La tenue du dialogue national annoncé par le chef de l'État trouve déjà un avis favorable de la part de la Bisoïté nationale pour un Congo fort et prospère (BNCFP), parti de la coappartenance qui pose par ailleurs des préalables pour une refondation effective de la quatrième République.
Dans une déclaration faite ce mardi à la presse réunie à Kinshasa, le président national intérimaire, M. Bobo Ngonda Lingolo Bionique, a cité d'abord les réformes institutionnelles majeures pour un État fort à savoir la suppression du Sénat qu'il qualifie de "budgétivore, sans rendement concret pour le peuple (...)". Il propose, à cet effet, que les ressources ainsi économisées soient réorientées vers l'armée, l'éducation et le social.
Il a aussi exigé la suppression des Assemblées provinciales "devenues sources de clientélisme et de blocage institutionnel, n'apportant aucune plus-value au développement des provinces".
Pour ce qui est de la suppression du poste de Premier ministre et la création d'un poste de Vice-Président de la République, la BNCFP justifie sa recommandation :
"Pour mettre fin au bicéphalisme conflictuel de l'Exécutif, le Vice-Président, nommé par le Président, sera chargé du pilotage des questions économiques, sociales et de développement. Le Président de la République se consacrera ainsi pleinement à ses missions régaliennes : la Défense nationale, la Sécurité et la Diplomatie".
Abordant la suppression des Gouvernements provinciaux et la valorisation de l'Administration, le président national intérimaire a déclaré:
"Nous exigeons le retour à une administration forte. Les Chefs de Division provinciaux doivent être valorisés et des Directeurs de Province, hauts fonctionnaires de l'État, nommés pour gérer les provinces".
Quant à l'instauration d'une territoriale de non-originaires et de compétence, il recommande:
" Les Gouverneurs ne doivent plus être nécessairement originaires de la province qu'ils dirigent.
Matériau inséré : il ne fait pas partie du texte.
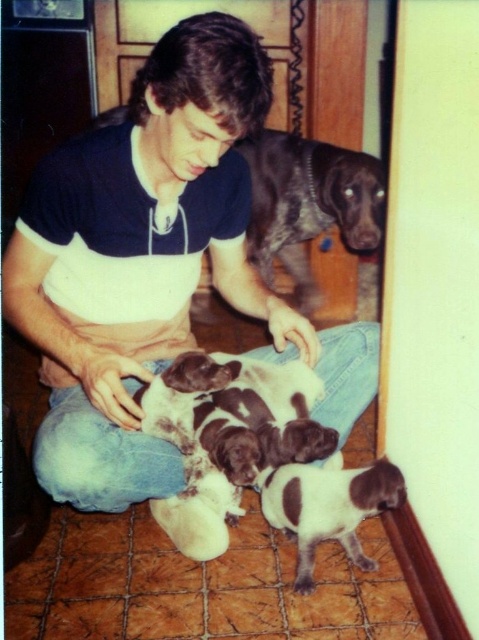 Who is more forward, (316, 292) or (307, 369)?

Positioned in front is point (307, 369).

Does shiny brown dog at upper center have a greater width compared to white and brown fur puppies at center?

Yes, shiny brown dog at upper center is wider than white and brown fur puppies at center.

Where is `shiny brown dog at upper center`? Image resolution: width=479 pixels, height=640 pixels. shiny brown dog at upper center is located at coordinates (308, 204).

Where is `shiny brown dog at upper center`? The width and height of the screenshot is (479, 640). shiny brown dog at upper center is located at coordinates (308, 204).

Between matte black t-shirt at center and shiny brown dog at upper center, which one appears on the right side from the viewer's perspective?

shiny brown dog at upper center

Can you confirm if matte black t-shirt at center is positioned to the right of shiny brown dog at upper center?

In fact, matte black t-shirt at center is to the left of shiny brown dog at upper center.

Locate an element on the screen. matte black t-shirt at center is located at coordinates (152, 266).

Where is `matte black t-shirt at center`? matte black t-shirt at center is located at coordinates (152, 266).

Based on the photo, does matte black t-shirt at center have a lesser width compared to white-furred dog at lower center?

No.

From the picture: Is matte black t-shirt at center above white-furred dog at lower center?

Yes, matte black t-shirt at center is above white-furred dog at lower center.

Is point (79, 298) positioned before point (324, 531)?

Yes, it is.

Where is `matte black t-shirt at center`? This screenshot has width=479, height=640. matte black t-shirt at center is located at coordinates (152, 266). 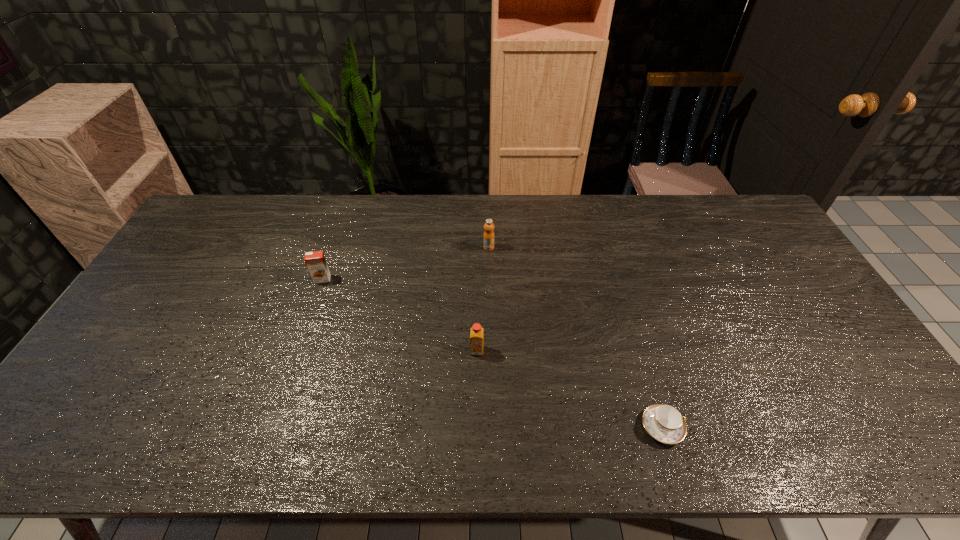 What are the coordinates of `vacant area between the third object from right to left and the shortest object` in the screenshot? It's located at (569, 389).

Where is `vacant space in between the teacup and the second object from right to left`? This screenshot has height=540, width=960. vacant space in between the teacup and the second object from right to left is located at coordinates (575, 337).

Where is `vacant point located between the second object from left to right and the leftmost orange juice`? This screenshot has width=960, height=540. vacant point located between the second object from left to right and the leftmost orange juice is located at coordinates (399, 315).

Locate an element on the screen. The image size is (960, 540). free space between the shortest object and the farthest object is located at coordinates (575, 337).

Image resolution: width=960 pixels, height=540 pixels. I want to click on free area in between the farthest orange juice and the nearest object, so click(x=575, y=337).

Identify the location of free space between the teacup and the second object from left to right. (569, 389).

This screenshot has height=540, width=960. I want to click on unoccupied position between the third farthest object and the rightmost orange juice, so click(x=483, y=299).

Locate an element on the screen. The width and height of the screenshot is (960, 540). blank region between the nearest orange juice and the nearest object is located at coordinates (569, 389).

At what (x,y) coordinates should I click in order to perform the action: click on free space between the leftmost orange juice and the second object from left to right. Please return your answer as a coordinate pair (x, y). The image size is (960, 540). Looking at the image, I should click on (399, 315).

Find the location of a particular element. The image size is (960, 540). object that is the third closest to the second nearest object is located at coordinates (315, 261). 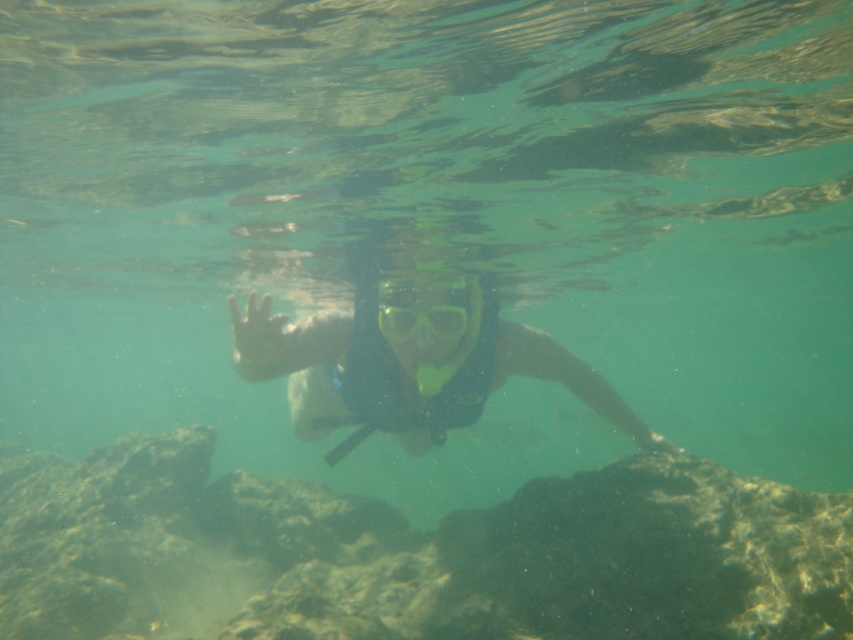 You are a snorkeler who wants to ensure their equipment is properly sized. You have a transparent rubber snorkel at center and transparent plastic goggles at center. Which equipment has a greater width?

The transparent rubber snorkel at center has a greater width than the transparent plastic goggles at center.

Looking at this image, you are a snorkeler who wants to ensure your gear is properly sized. You have a transparent rubber snorkel at center and transparent plastic goggles at center. Which of your gear items is larger in size?

The transparent rubber snorkel at center is larger in size compared to the transparent plastic goggles at center.

You are a marine biologist preparing to dive into the water. You see the transparent rubber snorkel at center floating in the water. If your reach is 20 feet, can you grab it without swimming closer?

The transparent rubber snorkel at center is 21.15 feet away from the viewer. Since your reach is only 20 feet, you cannot grab it without swimming closer. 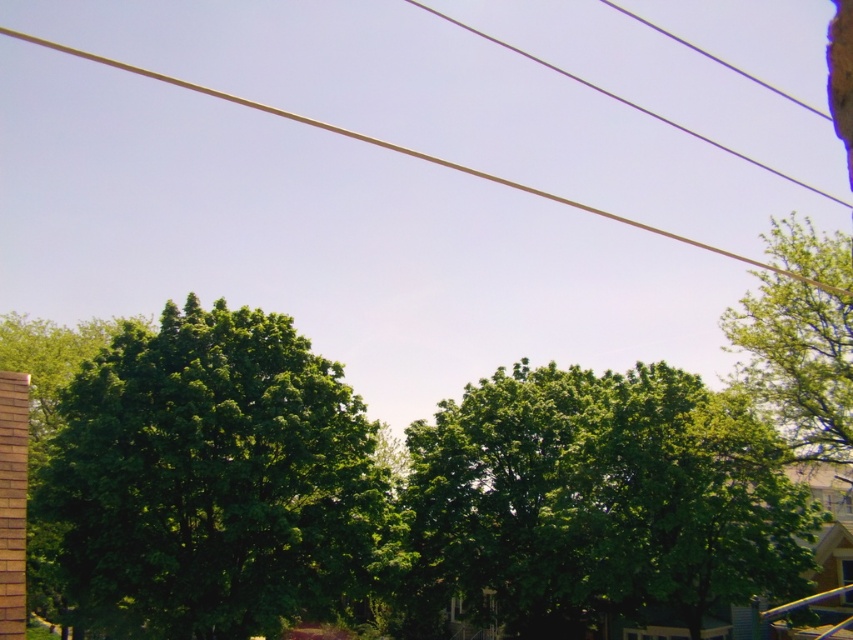 Question: In this image, where is green leafy tree at left located relative to green leafy tree at upper right?

Choices:
 (A) below
 (B) above

Answer: (A)

Question: Estimate the real-world distances between objects in this image. Which object is closer to the green leafy tree at upper right?

Choices:
 (A) green leafy tree at left
 (B) smooth wire at upper center

Answer: (A)

Question: Which object appears farthest from the camera in this image?

Choices:
 (A) smooth wire at upper center
 (B) green leafy tree at center

Answer: (B)

Question: Can you confirm if green leafy tree at center is wider than smooth wire at upper center?

Choices:
 (A) yes
 (B) no

Answer: (B)

Question: Among these points, which one is nearest to the camera?

Choices:
 (A) (793, 320)
 (B) (202, 90)
 (C) (161, 352)

Answer: (A)

Question: Is green leafy tree at left below green leafy tree at center?

Choices:
 (A) yes
 (B) no

Answer: (B) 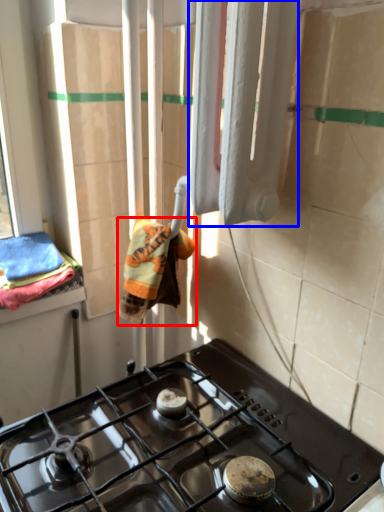 Question: Among these objects, which one is nearest to the camera, bath towel (highlighted by a red box) or curtain (highlighted by a blue box)?

Choices:
 (A) bath towel
 (B) curtain

Answer: (B) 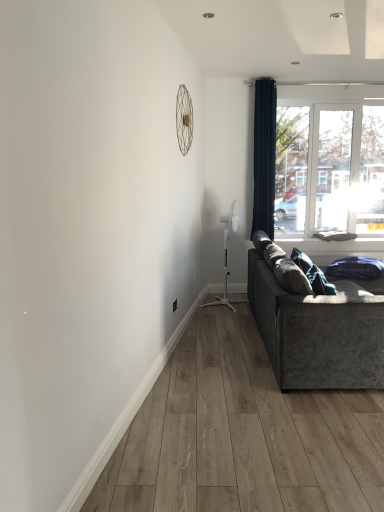 Question: Does transparent glass window at upper right have a smaller size compared to white plastic mechanical fan at center-right, placed as the 1th mechanical fan when sorted from right to left?

Choices:
 (A) yes
 (B) no

Answer: (A)

Question: Is transparent glass window at upper right outside white plastic mechanical fan at center-right, arranged as the 2th mechanical fan when viewed from the front?

Choices:
 (A) no
 (B) yes

Answer: (B)

Question: Is transparent glass window at upper right shorter than white plastic mechanical fan at center-right, the second mechanical fan positioned from the left?

Choices:
 (A) yes
 (B) no

Answer: (B)

Question: Is transparent glass window at upper right looking in the opposite direction of white plastic mechanical fan at center-right, the second mechanical fan positioned from the left?

Choices:
 (A) no
 (B) yes

Answer: (A)

Question: Is the surface of transparent glass window at upper right in direct contact with white plastic mechanical fan at center-right, placed as the 1th mechanical fan when sorted from right to left?

Choices:
 (A) no
 (B) yes

Answer: (A)

Question: From the image's perspective, is metallic wire at upper center, the first mechanical fan in the top-to-bottom sequence, above or below transparent glass window at upper right?

Choices:
 (A) above
 (B) below

Answer: (A)

Question: In terms of height, does metallic wire at upper center, the first mechanical fan in the top-to-bottom sequence, look taller or shorter compared to transparent glass window at upper right?

Choices:
 (A) tall
 (B) short

Answer: (B)

Question: Considering the positions of metallic wire at upper center, the first mechanical fan in the top-to-bottom sequence, and transparent glass window at upper right in the image, is metallic wire at upper center, the first mechanical fan in the top-to-bottom sequence, bigger or smaller than transparent glass window at upper right?

Choices:
 (A) big
 (B) small

Answer: (B)

Question: Is point (190, 134) closer or farther from the camera than point (364, 159)?

Choices:
 (A) farther
 (B) closer

Answer: (B)

Question: Looking at the image, does velvet blue pillow at lower right seem bigger or smaller compared to transparent glass window at upper right?

Choices:
 (A) big
 (B) small

Answer: (B)

Question: Is velvet blue pillow at lower right spatially inside transparent glass window at upper right, or outside of it?

Choices:
 (A) inside
 (B) outside

Answer: (B)

Question: Is velvet blue pillow at lower right in front of or behind transparent glass window at upper right in the image?

Choices:
 (A) front
 (B) behind

Answer: (A)

Question: In terms of width, does velvet blue pillow at lower right look wider or thinner when compared to transparent glass window at upper right?

Choices:
 (A) thin
 (B) wide

Answer: (B)

Question: From the image's perspective, is white plastic mechanical fan at center-right, which is counted as the 2th mechanical fan, starting from the top, above or below velvet blue pillow at lower right?

Choices:
 (A) below
 (B) above

Answer: (B)

Question: Would you say white plastic mechanical fan at center-right, positioned as the 1th mechanical fan in bottom-to-top order, is inside or outside velvet blue pillow at lower right?

Choices:
 (A) outside
 (B) inside

Answer: (A)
Dans les 26 provinces, les Gouverneurs doivent être nommés sur la base de la compétence, de la loyauté à la République et du mérite, et non sur la base de l'autochtonie".
Des réformes de fond pour la cohésion nationale
Pour ce qui est des réformes de fond pour la cohésion nationale, la BNCFP plaide pour un dialogue de réformes courageuses: "Aucun sujet ne doit être tabou : politique, judiciaire, sécuritaire, économique et territorial"
Le parti exige aussi la clarification sur les groupes armés:
"La participation au Dialogue doit être conditionnée au dépôt préalable et sans condition des armes et au renoncement définitif à la violence comme l’a dit le Chef de l’Etat".
Par rapport à l'exigence d'un pilotage crédible, la BNCFP a recommandé :
" Le Comité de pilotage doit être composé de personnalités intègres, probes et jouissant de la confiance du peuple".
L'autre préalable porte sur le règlement des conflits coutumiers:
" Le dialogue doit codifier le pouvoir coutumier, ses limites et son mode de succession pour mettre fin à son instrumentalisation".
Concernant le règlement de la question foncière, la BNCFP a déclaré :
" Une réforme foncière courageuse doit sécuriser les terres des communautés et mettre fin à la vente anarchique des terres ancestrales".
L'autre exigence porte sur la protection du commerce de détail pour les autochtones:
"Le petit commerce de détail doit être réservé aux Congolais. Le Congolais ne doit plus être étranger dans son propre commerce".
À propos de la gestion transparente des redevances minières, ce mouvement politique exige "une loi sur la répartition juste et traçable de la redevance minière et des dividendes de l'or, afin que chaque gramme extrait serve au développement local".
Abordant la réforme stratégique de l'armée et des services de sécurité, la BNCFP exige une "Fin définitive du brassage et mixage, loi de programmation militaire, industrie militaire nationale et amélioration des conditions du soldat".
L'autre préalable de la BNCFP porte sur la rationalisation des partis politiques: "Mettre fin à la prolifération de plus de 1000 partis. La démocratie n'est pas l'anarchie".
Quant à la régulation des confessions religieuses, la structure recommande une loi stricte sur l'agrément et le contrôle des églises dites de réveil, dont la prolifération est devenue une menace sociale. Pour la BNCFP, "le dialogue national doit être celui de la vérité, de la responsabilité et de la refondation, et non celui des arrangements particuliers".